- Lydia Millet
- W.W. Norton
- 257 pp.
- Reviewed by Amanda Holmes Duffy
- October 25, 2011
In the second book of a trilogy, a man wanders the Belize jungle in search of a missing acquaintance, only to confront his own psyche.
Reviewed by Amanda Holmes Duffy
Lydia Millet’s sixth novel, How the Dead Dream (2008), concerned real-estate developer T., who loses his bearings when his car hits a coyote and he watches its painful death. After a series of other difficult losses, T. finds solace by breaking into zoos in the middle of the night. He ends up traveling to Belize and getting lost in the jungle. Millet’s new novel, Ghost Lights, the second of a trilogy, takes up the story here, this time back in Los Angeles, from the point of view of Hal, an IRS official.

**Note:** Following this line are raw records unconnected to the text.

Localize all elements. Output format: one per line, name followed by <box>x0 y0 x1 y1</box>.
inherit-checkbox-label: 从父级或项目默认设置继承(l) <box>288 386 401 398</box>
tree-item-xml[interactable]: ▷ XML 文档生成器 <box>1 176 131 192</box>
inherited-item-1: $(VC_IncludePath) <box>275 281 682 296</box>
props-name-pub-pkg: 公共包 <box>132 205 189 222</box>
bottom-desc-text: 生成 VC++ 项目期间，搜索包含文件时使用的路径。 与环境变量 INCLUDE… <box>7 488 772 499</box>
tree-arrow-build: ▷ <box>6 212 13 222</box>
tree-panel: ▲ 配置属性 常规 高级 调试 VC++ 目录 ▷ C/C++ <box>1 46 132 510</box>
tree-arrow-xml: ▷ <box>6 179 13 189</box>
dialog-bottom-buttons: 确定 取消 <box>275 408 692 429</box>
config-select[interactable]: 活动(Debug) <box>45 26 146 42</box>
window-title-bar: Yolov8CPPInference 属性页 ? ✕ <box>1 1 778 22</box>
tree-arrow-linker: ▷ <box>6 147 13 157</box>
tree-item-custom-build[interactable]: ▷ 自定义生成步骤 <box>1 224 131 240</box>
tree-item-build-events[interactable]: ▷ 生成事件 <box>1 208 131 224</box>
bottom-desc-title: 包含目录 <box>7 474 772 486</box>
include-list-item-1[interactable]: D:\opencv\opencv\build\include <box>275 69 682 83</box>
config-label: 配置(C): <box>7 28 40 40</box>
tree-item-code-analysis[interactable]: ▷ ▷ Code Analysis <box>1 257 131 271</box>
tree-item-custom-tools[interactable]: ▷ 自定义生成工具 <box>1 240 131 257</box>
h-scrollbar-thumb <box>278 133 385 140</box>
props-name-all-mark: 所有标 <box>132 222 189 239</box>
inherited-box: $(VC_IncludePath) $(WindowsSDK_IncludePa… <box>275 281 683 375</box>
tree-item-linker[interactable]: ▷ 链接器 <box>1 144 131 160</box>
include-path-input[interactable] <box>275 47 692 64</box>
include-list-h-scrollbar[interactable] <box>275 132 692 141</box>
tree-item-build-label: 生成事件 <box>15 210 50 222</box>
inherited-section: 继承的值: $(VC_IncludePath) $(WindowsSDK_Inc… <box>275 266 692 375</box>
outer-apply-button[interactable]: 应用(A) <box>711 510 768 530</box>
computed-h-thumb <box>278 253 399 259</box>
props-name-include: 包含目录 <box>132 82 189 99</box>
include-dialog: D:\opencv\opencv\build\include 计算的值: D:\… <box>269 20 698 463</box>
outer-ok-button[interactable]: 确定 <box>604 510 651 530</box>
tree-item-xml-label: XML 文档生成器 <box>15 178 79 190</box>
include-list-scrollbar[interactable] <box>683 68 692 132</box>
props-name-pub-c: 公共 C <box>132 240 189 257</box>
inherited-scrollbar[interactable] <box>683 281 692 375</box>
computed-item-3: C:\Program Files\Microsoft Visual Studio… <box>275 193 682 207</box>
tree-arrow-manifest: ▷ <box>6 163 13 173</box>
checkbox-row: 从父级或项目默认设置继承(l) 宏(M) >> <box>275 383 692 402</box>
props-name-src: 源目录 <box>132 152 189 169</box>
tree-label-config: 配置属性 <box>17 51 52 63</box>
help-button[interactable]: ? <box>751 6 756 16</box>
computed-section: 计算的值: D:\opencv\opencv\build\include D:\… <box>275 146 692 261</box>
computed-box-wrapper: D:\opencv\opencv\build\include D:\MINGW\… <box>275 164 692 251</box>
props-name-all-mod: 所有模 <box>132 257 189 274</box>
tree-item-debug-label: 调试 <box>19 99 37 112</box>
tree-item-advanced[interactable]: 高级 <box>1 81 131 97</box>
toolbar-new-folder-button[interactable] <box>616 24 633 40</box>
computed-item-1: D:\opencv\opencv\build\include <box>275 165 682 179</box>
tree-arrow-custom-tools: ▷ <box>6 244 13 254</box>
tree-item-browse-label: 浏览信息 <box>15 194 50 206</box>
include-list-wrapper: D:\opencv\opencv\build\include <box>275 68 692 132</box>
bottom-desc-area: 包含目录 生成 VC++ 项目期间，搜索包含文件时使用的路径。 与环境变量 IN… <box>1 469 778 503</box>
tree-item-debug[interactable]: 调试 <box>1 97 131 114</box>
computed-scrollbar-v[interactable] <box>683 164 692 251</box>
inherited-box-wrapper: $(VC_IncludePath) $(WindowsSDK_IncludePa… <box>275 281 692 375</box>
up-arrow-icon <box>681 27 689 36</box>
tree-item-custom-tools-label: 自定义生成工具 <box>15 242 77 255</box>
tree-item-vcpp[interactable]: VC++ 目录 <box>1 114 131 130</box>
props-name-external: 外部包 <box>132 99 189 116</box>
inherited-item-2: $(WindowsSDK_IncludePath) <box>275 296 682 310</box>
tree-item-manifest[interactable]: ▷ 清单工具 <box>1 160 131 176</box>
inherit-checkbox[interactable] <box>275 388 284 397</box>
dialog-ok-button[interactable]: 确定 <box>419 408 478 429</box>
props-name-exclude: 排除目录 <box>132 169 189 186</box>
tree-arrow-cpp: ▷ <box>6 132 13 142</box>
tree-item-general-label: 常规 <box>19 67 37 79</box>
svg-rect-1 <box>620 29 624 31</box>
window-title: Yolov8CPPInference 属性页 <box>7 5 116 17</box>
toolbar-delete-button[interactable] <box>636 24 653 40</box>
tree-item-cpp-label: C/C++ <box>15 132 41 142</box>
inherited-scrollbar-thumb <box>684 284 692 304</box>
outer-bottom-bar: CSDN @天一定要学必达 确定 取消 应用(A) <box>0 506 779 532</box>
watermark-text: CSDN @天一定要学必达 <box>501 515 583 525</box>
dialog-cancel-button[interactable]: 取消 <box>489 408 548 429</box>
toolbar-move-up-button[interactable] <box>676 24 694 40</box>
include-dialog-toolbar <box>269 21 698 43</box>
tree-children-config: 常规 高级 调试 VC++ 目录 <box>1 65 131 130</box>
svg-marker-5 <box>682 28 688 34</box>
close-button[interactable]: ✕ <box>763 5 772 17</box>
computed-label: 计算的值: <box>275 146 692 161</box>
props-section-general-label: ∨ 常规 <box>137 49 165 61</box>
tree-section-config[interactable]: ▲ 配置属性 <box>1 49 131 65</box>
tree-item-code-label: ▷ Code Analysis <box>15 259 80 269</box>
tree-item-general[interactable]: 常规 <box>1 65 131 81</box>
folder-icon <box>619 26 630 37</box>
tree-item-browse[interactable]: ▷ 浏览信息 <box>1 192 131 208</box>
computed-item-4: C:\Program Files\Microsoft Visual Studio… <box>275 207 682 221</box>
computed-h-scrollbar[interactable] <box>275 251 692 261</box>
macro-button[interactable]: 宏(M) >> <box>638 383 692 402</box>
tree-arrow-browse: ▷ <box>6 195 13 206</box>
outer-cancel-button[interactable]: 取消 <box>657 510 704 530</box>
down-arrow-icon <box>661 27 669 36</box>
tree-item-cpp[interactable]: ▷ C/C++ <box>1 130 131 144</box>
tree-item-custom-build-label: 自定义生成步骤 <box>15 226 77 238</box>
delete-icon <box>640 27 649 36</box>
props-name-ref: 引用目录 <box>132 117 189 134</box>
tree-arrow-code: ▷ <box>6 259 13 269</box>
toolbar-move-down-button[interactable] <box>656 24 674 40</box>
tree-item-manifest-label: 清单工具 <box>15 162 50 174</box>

Hal feels like “a surplus human, a widget among men.” When he suspects his wife, Susan, is having an affair with a coworker, he makes the impulsive offer to fly to Belize in search of T., Susan’s missing boss. Hal’s daughter Casey, a paraplegic, appears in How the Dead Dream as T.’s friend and one-time lover. His inability to protect this daughter from harm is Hal’s driving force. With no idea how to find T., or even any real intention of doing so, Hal sees the trip as a chance to please his daughter and to get away from his life.
Millet’s strongest themes in Ghost Lights once again center on loss, wilderness, isolation and self-discovery. Hal is quite a different character from T., mostly preoccupied with his anonymity and his ineptitude as a father. But he can also be scathingly critical of others. Millet gets right under Hal’s skin, as he muses on the serious and the trivial — the uniformity of people and of trees, the similarities between shells and hair, the various effects of alcohol and the differences between himself and a family of German tourists he encounters in the hotel. You sense that Millet wrote these passages swiftly and exuberantly, and they work really well.
Only occasionally the absurdist attitude turns flippant. Millet gets a bit carried away with certain words and turns of phrase (“cornboys,” for instance, or “Jesus T”). But the contrasts between Hal, “a tired assemblage of imperfect elements,” and the German couple who “radiated something akin to joy” is laugh-out-loud funny. You feel for Hal as he hacks his way through the jungle, tagging along behind Hans, who has “called in a small favor” and arranged for a NATO task force expedition to locate T.
But just as you think you’re only along for the ride, Millet pulls out an observation that brings you up short: “He picked at the flaws of his coworkers because he could never get at his own, he knew they were there but could not easily identify them — save for one, which opened before him like a hole in the very fabric of space, bristling with static. Bad father, father who let them hurt his baby.”
Millet explores her continuing fascination with the struggles of a man left alone and the private sanctity of the mind. She hypothesizes that there are two kinds of people in the world: those who face inward and those who look out. Some, like T., start out as inward-looking and end up looking outward. Hal, on the other hand, starts off looking outward and by the end of the book has taken a thorough inventory of his damaged psyche.
Early in How the Dead Dream, T.’s father comes out of the closet and explains to his son, “I was a ghost. I wasn’t really there. It was all, I don’t know, some other guy’s life I stepped into by mistake.” One senses that Hal might echo this sentiment, for his own very different reasons. But many of Hal’s moments of self-realization depend on a back story, which doesn’t appear in this or the earlier book. Ghost Lights is bold and intelligent. It has a lot of heart and all of Millet’s trademark quirkiness. Her avid readers will devour it — and be hungry for more — which is not necessarily a bad thing for book two of a trilogy.
But for other readers this might be unsatisfying. Something is missing, particularly in the characterizations of Susan, Casey and T. Even after reading both novels, I still don’t quite get why Casey and Susan are so invested in T. I wonder if Millet will take this up in book No. 3? I’m looking forward to finding out.
Amanda Holmes Duffy, who teaches writing at Northern Virginia Community College, has edited art listings for “Goings On” in The New Yorker and published stories, under Amanda Holmes, in Ploughshares, Rattapallax, Moxie, Sunday Express and on the Ether Books app for download to iPhone. “Russian Music Lessons,” a nonfiction piece, is in the latest issue of The Northern Virginia Review.